I read a lot of heavy stuff for school. When I read, I want light reading. You know, books you can read in the bathtub. I have the same feelings about movies and television. I want my entertainment to be entertaining. I don't want to watch a documentary on the state of the city government in Newark. I don't want to watch Hotel Rwanda and feel sad about the world for the rest of the day. I don't apologize for this. In some ways I am proud that I can still enjoy bad popular media for the sheer entertainment of it, even though I am surrounded my reminders that I should be reading Oprah's book club book instead of an oddly satisfying JD Robb novel.

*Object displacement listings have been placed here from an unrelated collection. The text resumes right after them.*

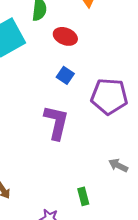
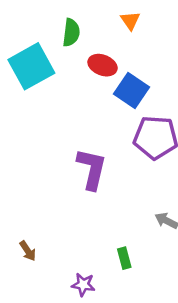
blue square: (65, 75) -> (131, 90), moved, size x1.6

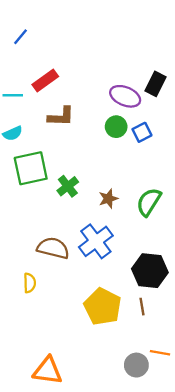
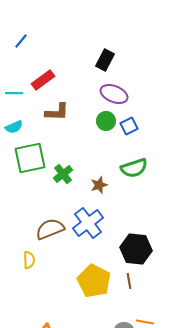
black rectangle: (155, 84) -> (105, 60), moved
green semicircle: (149, 202) -> (134, 168), moved, turned -140
brown semicircle: (53, 248) -> (50, 229), turned -36

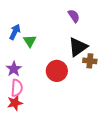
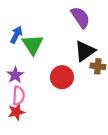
purple semicircle: (74, 16) -> (80, 17), size x1.5
green triangle: (30, 41) -> (33, 45), size x1.5

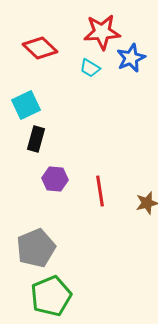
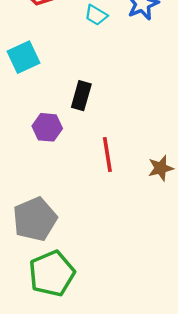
black rectangle: (36, 139) -> (81, 96), moved
purple hexagon: (55, 179) -> (47, 127), moved

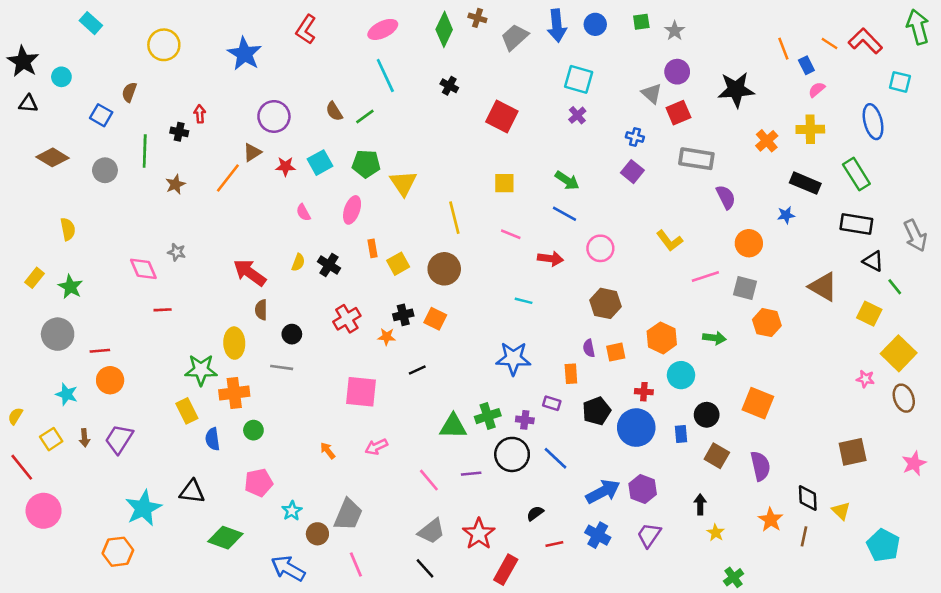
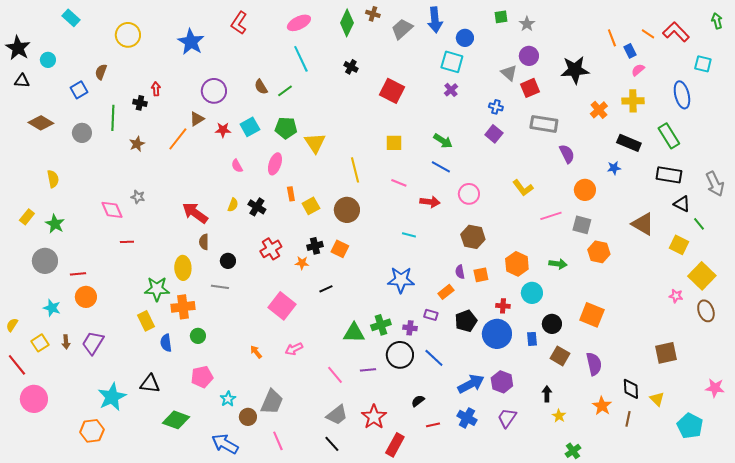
blue circle: (595, 24) -> (465, 38), moved
green arrow: (918, 27) -> (717, 21), size x0.6
blue square: (101, 115) -> (79, 90), turned 30
orange rectangle: (571, 374) -> (446, 292), turned 56
pink square: (361, 392) -> (282, 306), turned 32
pink star: (914, 463) -> (715, 388), moved, turned 30

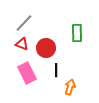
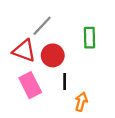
gray line: (24, 23) -> (42, 26), moved
red triangle: (22, 44) -> (24, 51), size x1.5

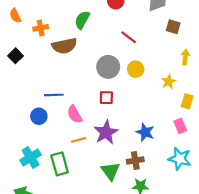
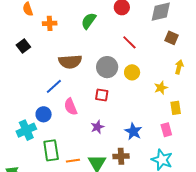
brown semicircle: (64, 46) -> (70, 62), moved
blue line: (54, 95) -> (54, 86), turned -48
yellow rectangle: (187, 101) -> (176, 108), turned -32
blue circle: (39, 116) -> (44, 114), moved
purple star: (106, 132) -> (97, 127), size x0.6
orange line: (79, 140) -> (73, 161), moved
cyan cross: (31, 157) -> (26, 130), moved

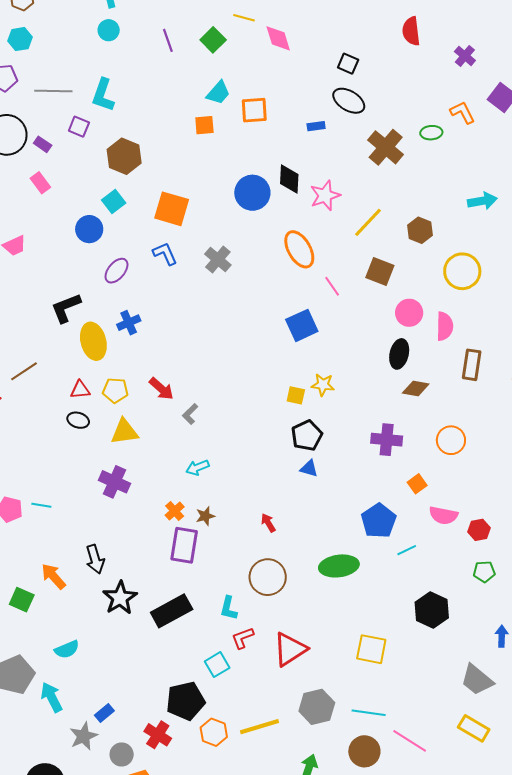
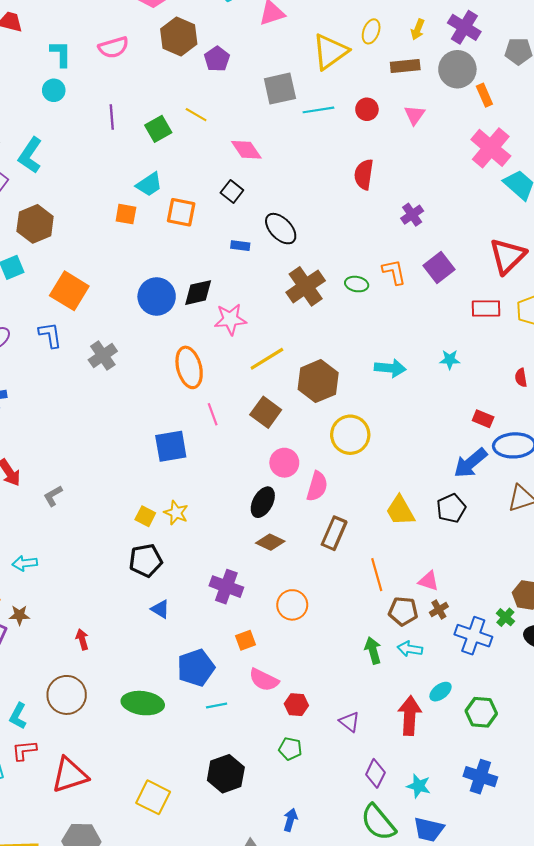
pink diamond: (278, 38) -> (246, 150), moved, turned -32
black square: (348, 64) -> (232, 192), moved
black diamond: (289, 179) -> (198, 293), turned 60
brown hexagon: (420, 230) -> (318, 381), size x1.5
gray L-shape: (190, 414) -> (53, 496), moved
blue triangle: (309, 468) -> (160, 609), moved

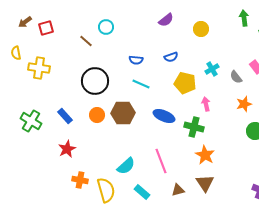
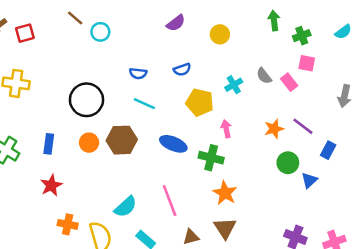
brown line: (86, 41) -> (75, 18), moved
gray semicircle: (236, 77) -> (264, 76), moved
blue rectangle: (65, 116) -> (49, 144), turned 49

Mostly I wonder if other people actually have poetry books by their bedsides. Or do they have Harry Potter there like I do (you know, for quick reference when a question about the Carrow family pops up in your brain in the middle of the night)? Or alternately, do people not read before bed (Biker Boy does not read before bed - he can't read laying down - and I...I don't understand this. It's a genetic flaw I hope he never passes on to any children we may or may not have)? And, if you don't read before bed, what do you do? Do you just lay down and turn off the lights? Because...I just can't fathom this as a nighttime ritual.

How people go to bed is fascinating to me. But that's another story altogether.

I'm going to brush my teeth and go read a couple of chapters from a trashy novel now.

Saturday, March 01, 2008

Repeat

If I had just one job, just one job, things wouldn't be like this.

Monday: One job, five hours.
Tuesday: Two jobs, 9 hours.
Wednesday: Three jobs, 13 hours.
Thursday: Three jobs, 13 hours.
Friday: One job, five hours.
Saturday: One job, four hours (and a frustrating half an hour attempting to get fuel for my truck - this is perhaps another entry, but OMG?! with gas at $3 a gallon, you have a limit of $50 on your credit card purchases? whaaaat...?)

These are just times out of the apartment. It doesn't include the hours spent every evening prepping classes, grading, or figuring out how to handle that student who called me a bitch to my face. Or the hours spent lying awake trying to figure out why students hate me and how to get them to learn even when they hate me. I explained my job(s) to my father who said, "so you have three jobs and still manage to work less than 40 hours a week?" Ha.